Marc Hamilton is a physiologist and professor at the Pennington Biomedical Research Center in Baton Rouge. LA. he says that a man who sits 60 hours at a desk job but still works out for 45 minutes a day five times a week still has a sedentary lifestyle.


According to Hamilton, "People tend to view physical activity on a single continuum. On the far side, you have a person who exercises a lot; on the other, a person who doesn't exercise at all. However, they're not necessarily polar opposites." Hamilton and his growing body of evidence shows that even “a sculpted six pack” won’t diminish the harm caused by your office chair.

How is this possible?
The difference seems to be between 'exercise activity' and 'non-exercise activity'.
This is the difference between running, biking, or doing weights as opposed to walking, mowing the lawn, or emptying your dishwasher.

A 2007 report found that people with the highest levels of non-exercise activity burn significantly more calories than those who work out regularly.
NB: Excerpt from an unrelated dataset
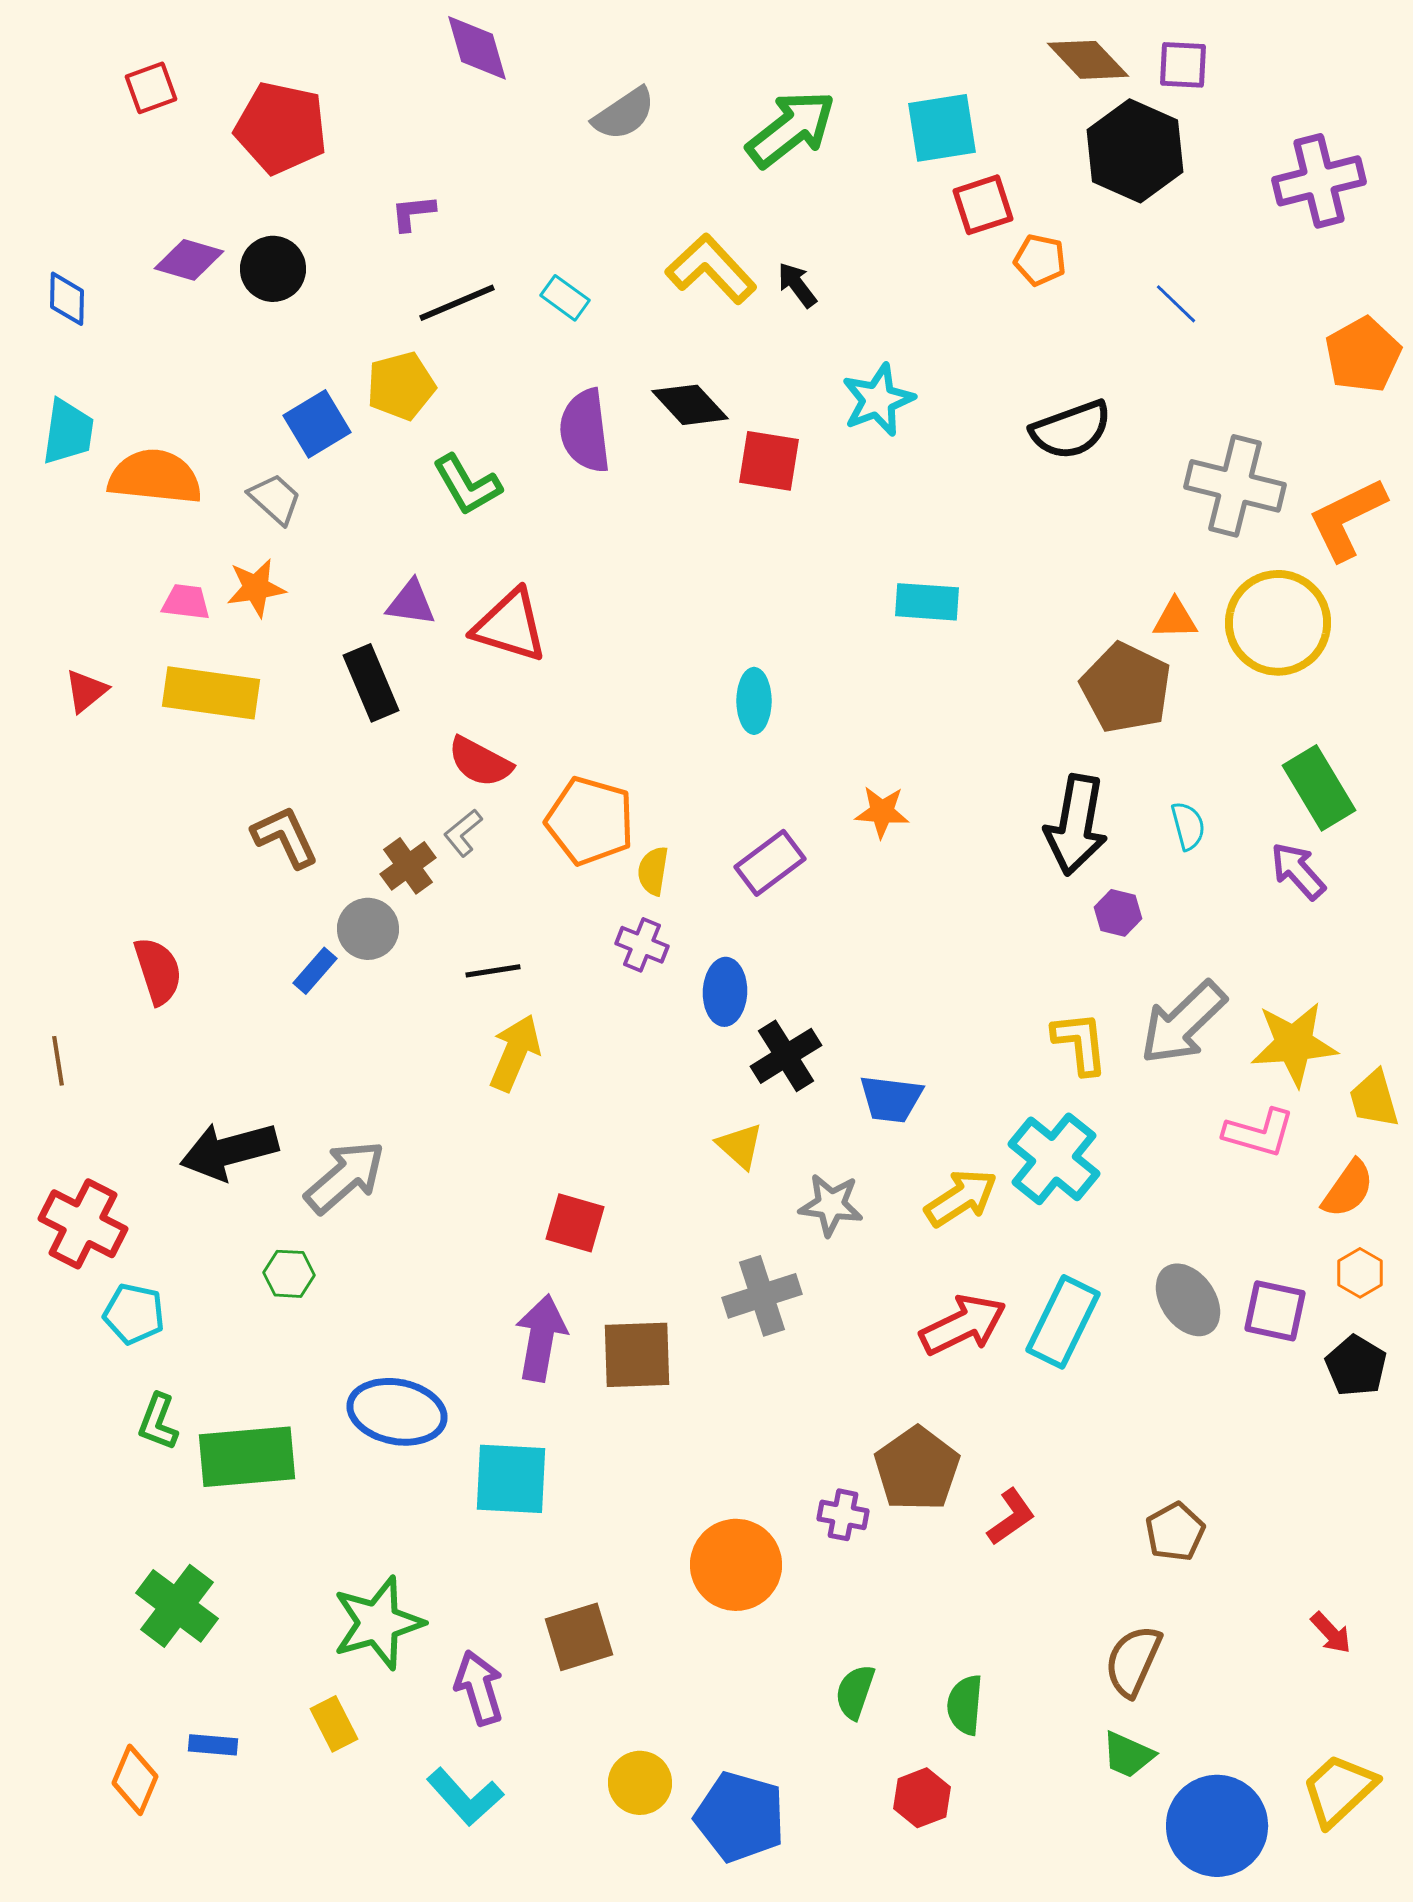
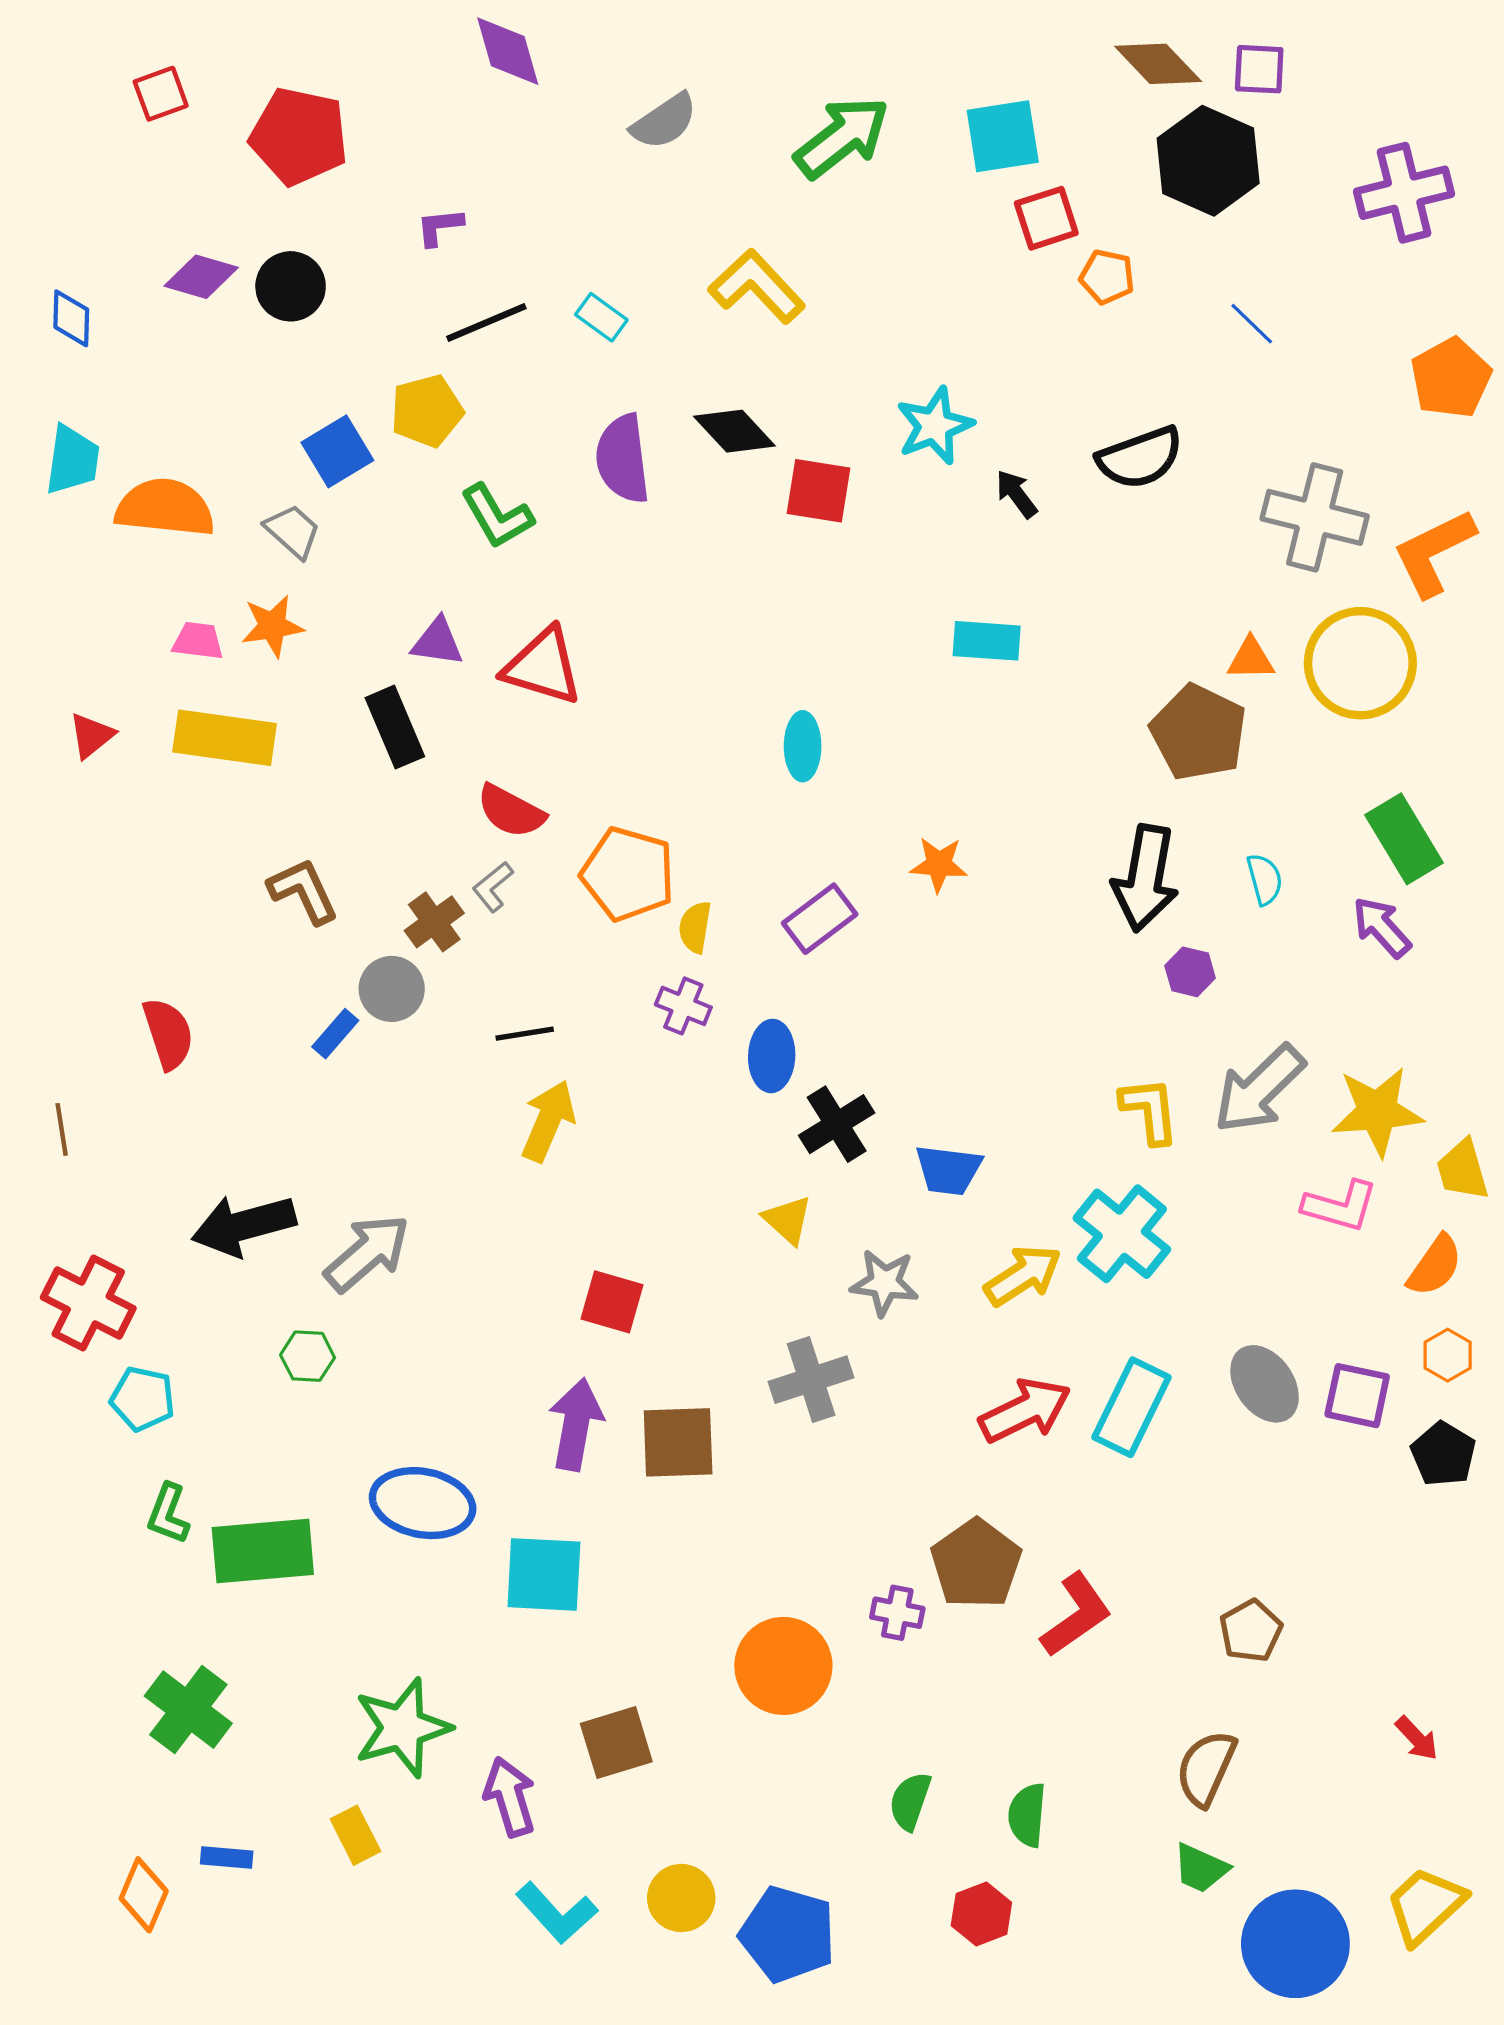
black arrow: (797, 285) -> (1017, 494), moved
red L-shape: (1011, 1517) -> (1076, 1615), size x1.4
cyan L-shape: (465, 1797) -> (557, 1913), moved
Experts say the difference simply can be about standing. People who stand on the job burn more calories than those who don’t — not matter how much the sedentary worker actually works out.

Dr. Peter Katzmarzyk is a researcher at one the nation's leading obesity research centers. He says that sitting, not weight or exercise, is a key factor in determining a person’s overall health. According to Katzmarzky, "The evidence that sitting is associated with heart disease is very strong. We see it in people who smoke and people who don't. We see it in people who are regular exercisers and those who aren't. Sitting is an independent risk factor."

This may have something to do with an enzyme called lipoprotein lipase (LPL). This enzyme determines if a person will store fat or burn energy. In mice forced to lie down, LPL activity decreased. But in mice that stood around all day, LPL levels were 10 times as active.

Ultimately, experts urge people to get out of their chairs and start “non-exercising.” While this may not be practical for those stuck in an office, simple changes like taking phone calls standing up could help.
Others encourage us to redefine our workouts into all moments.